* Task description
Restate word for word the lines of the records below, starting at the line that contains "For every named target in this 1326×847" and ending at the line that contains "[button] (496, 44)", with both of those lines included and nothing else.

* Exercise inputs
%%
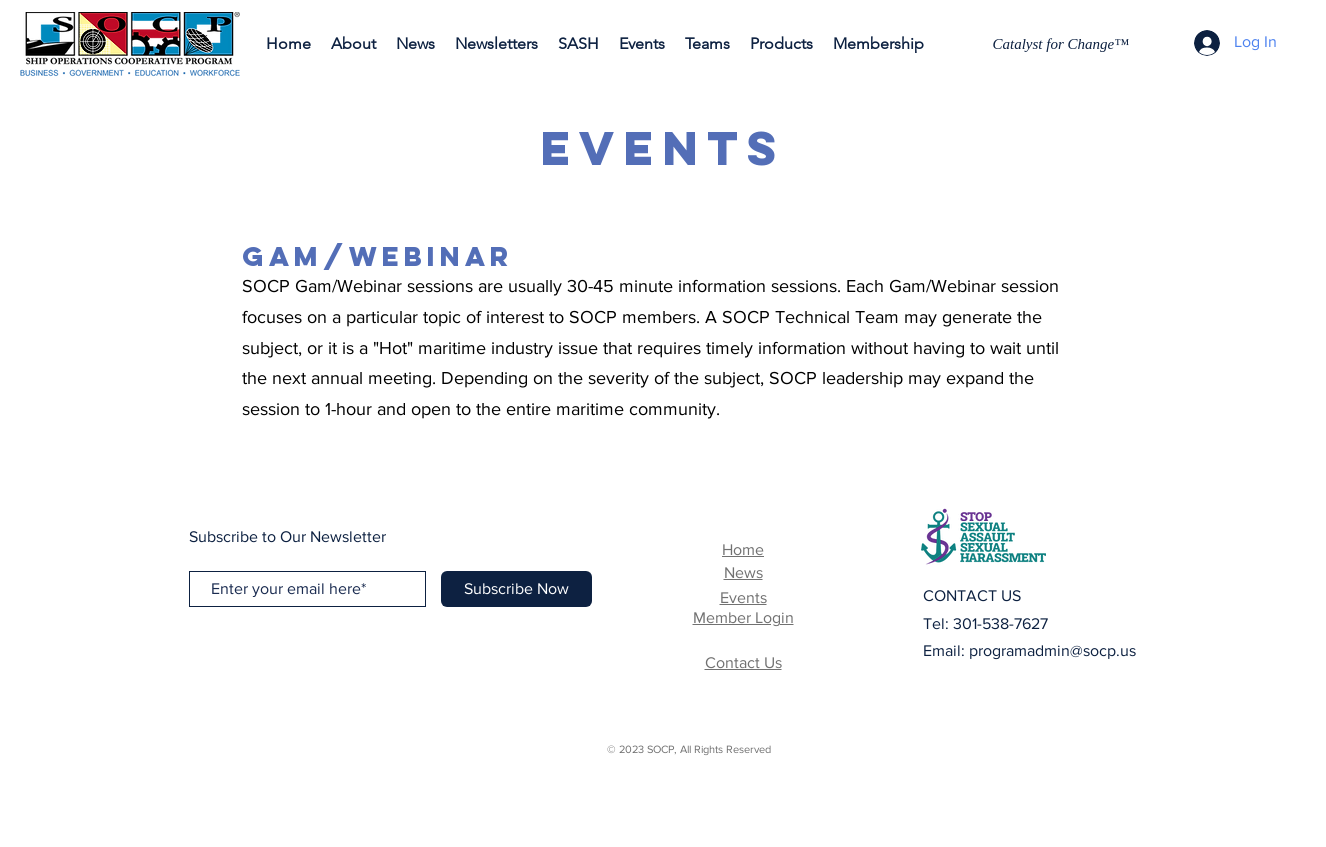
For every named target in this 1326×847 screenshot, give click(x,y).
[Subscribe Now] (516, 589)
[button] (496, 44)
%%
%%
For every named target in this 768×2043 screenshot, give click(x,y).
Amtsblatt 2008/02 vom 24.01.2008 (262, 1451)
%%
* Task solution
For every named target in this 1326×847 screenshot, give click(x,y).
[Subscribe Now] (516, 589)
[button] (496, 44)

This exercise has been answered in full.